*** Block opens ***

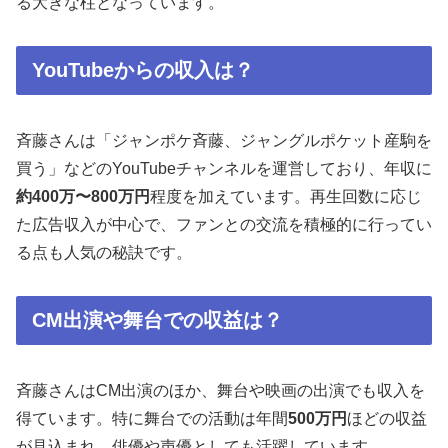
る大きな柱となっています。
YouTubeからの収入は？
斉藤さんは「ジャンポケ斉藤、ジャングルポケット産駒を
買う」などのYouTubeチャンネルを運営しており、年収に
約400万〜800万円
程度を加えています。再生回数に応じ
た広告収入が中心で、ファンとの交流を積極的に行ってい
る点も人気の秘訣です。
CM出演や舞台での収益は？
斉藤さんはCM出演のほか、舞台や映画の出演でも収入を
得ています。特に舞台での活動は年間
500万円
ほどの収益
が見込まれ、俳優や声優としても活躍しています。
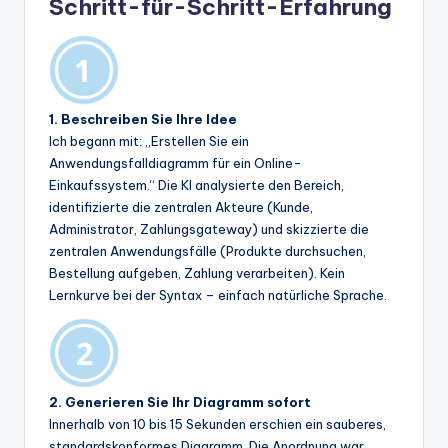
Schritt-für-Schritt-Erfahrung
1. Beschreiben Sie Ihre Idee
Ich begann mit: „Erstellen Sie ein
Anwendungsfalldiagramm für ein Online-
Einkaufssystem.“ Die KI analysierte den Bereich,
identifizierte die zentralen Akteure (Kunde,
Administrator, Zahlungsgateway) und skizzierte die
zentralen Anwendungsfälle (Produkte durchsuchen,
Bestellung aufgeben, Zahlung verarbeiten). Kein
Lernkurve bei der Syntax – einfach natürliche Sprache.
2. Generieren Sie Ihr Diagramm sofort
Innerhalb von 10 bis 15 Sekunden erschien ein sauberes,
standardskonformes Diagramm. Die Anordnung war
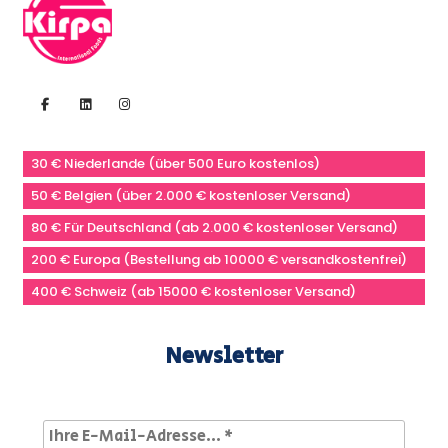
30 € Niederlande (über 500 Euro kostenlos)
50 € Belgien (über 2.000 € kostenloser Versand)
80 € Für Deutschland (ab 2.000 € kostenloser Versand)
200 € Europa (Bestellung ab 10000 € versandkostenfrei)
400 € Schweiz (ab 15000 € kostenloser Versand)
Newsletter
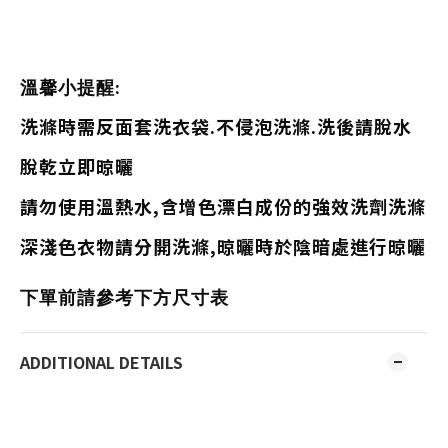
溫馨小提醒:
洗滌時需反面套洗衣袋.不侵泡洗滌.洗後請脫水
脫乾立即晾曬
請勿使用溫熱水,含增色漂白成份的強效洗劑洗滌
深淺色衣物請分開洗滌,晾曬時於陰暗處進行晾曬
下單前請參考下方尺寸表
ADDITIONAL DETAILS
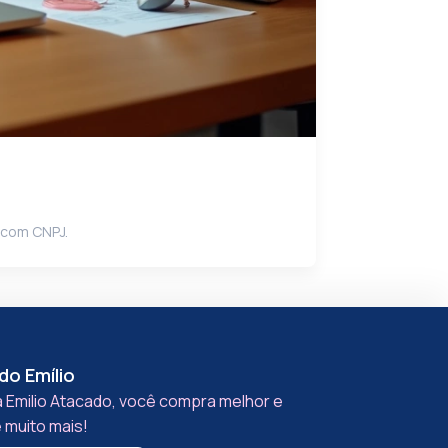
 com CNPJ.
do Emílio
 Emilio Atacado, você compra melhor e
 muito mais!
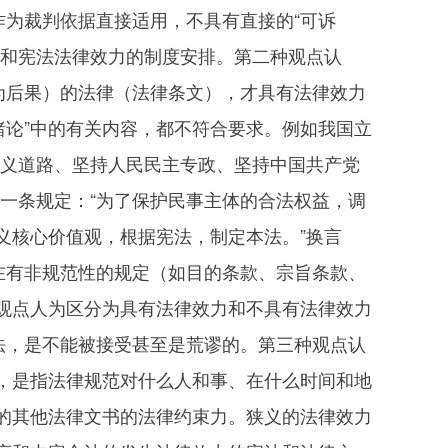
作为裁判依据直接适用，不具有直接的“可诉
系和宪法法律效力的制度安排。第二种观点认
为后果）的法律（法律条文），才具有法律效力
“绪论”中的有关内容，都不符合要求。例如我国立
主义道路、坚持人民民主专政、坚持中国共产党
一条规定：“为了保护民事主体的合法权益，调
义核心价值观，根据宪法，制定本法。”换言
在有非规范性的规定（如目的条款、宗旨条款、
观点人为区分为具有法律效力和不具有法律效力
法，是不能被接受甚至是荒谬的。第三种观点认
，是指法律规范对什么人和事、在什么时间和地
的其他法律文书的法律约束力。狭义的法律效力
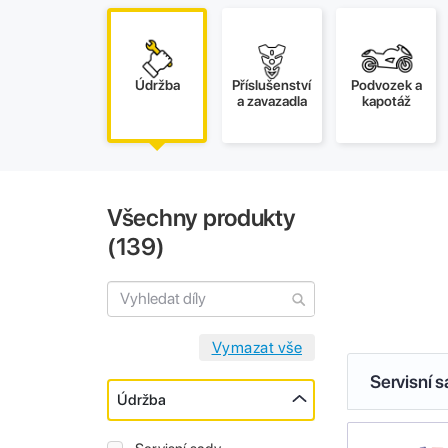
Údržba
Příslušenství
Podvozek a
a zavazadla
kapotáž
Všechny produkty
(
139
)
Servisní 
Údržba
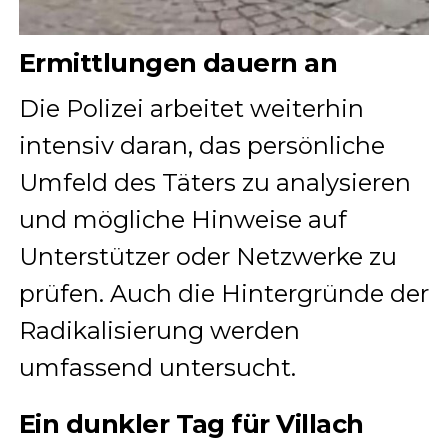
Ermittlungen dauern an
Die Polizei arbeitet weiterhin
intensiv daran, das persönliche
Umfeld des Täters zu analysieren
und mögliche Hinweise auf
Unterstützer oder Netzwerke zu
prüfen. Auch die Hintergründe der
Radikalisierung werden
umfassend untersucht.
Ein dunkler Tag für Villach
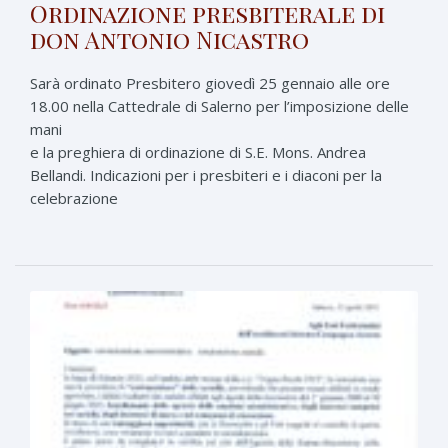
Ordinazione presbiterale di
don Antonio Nicastro
Sarà ordinato Presbitero giovedì 25 gennaio alle ore
18.00 nella Cattedrale di Salerno per l’imposizione delle
mani
e la preghiera di ordinazione di S.E. Mons. Andrea
Bellandi. Indicazioni per i presbiteri e i diaconi per la
celebrazione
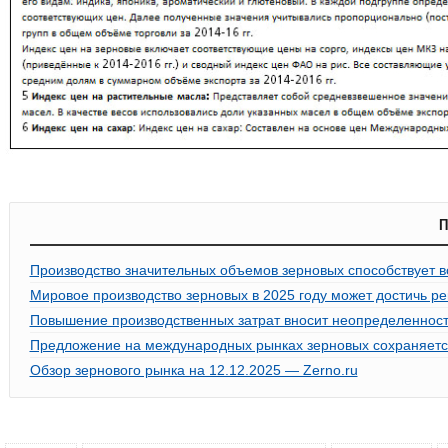
П
Производство значительных объемов зерновых способствует 
Мировое производство зерновых в 2025 году может достичь ре
Повышение производственных затрат вносит неопределенност
Предложение на международных рынках зерновых сохраняетс
Обзор зернового рынка на 12.12.2025 — Zerno.ru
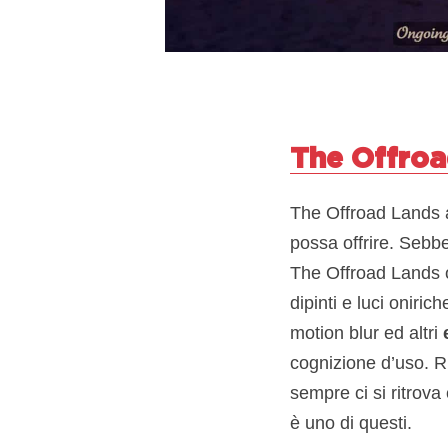
The Offroa
The Offroad Lands a
possa offrire. Sebbe
The Offroad Lands 
dipinti e luci oniri
motion blur ed altri
cognizione d’uso. R
sempre ci si ritrova
è uno di questi.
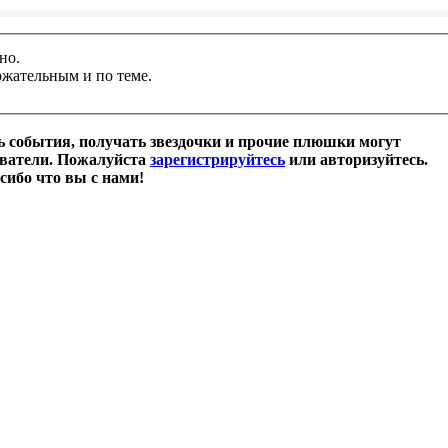
но.
ржательным и по теме.
 события, получать звездочки и прочие плюшки могут
ователи. Пожалуйста
зарегистрируйтесь
или авторизуйтесь.
сибо что вы с нами!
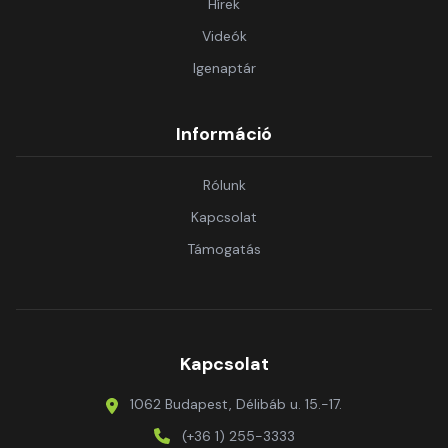
Hírek
Videók
Igenaptár
Információ
Rólunk
Kapcsolat
Támogatás
Kapcsolat
1062 Budapest, Délibáb u. 15.-17.
(+36 1) 255-3333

*** Block closes ***

● **Assigned task**: Go through the data above and copy each line that holds the word "Bestellung".

● **Response box**:
Bestellung aufgeben, Zahlung verarbeiten). Kein
200 € Europa (Bestellung ab 10000 € versandkostenfrei)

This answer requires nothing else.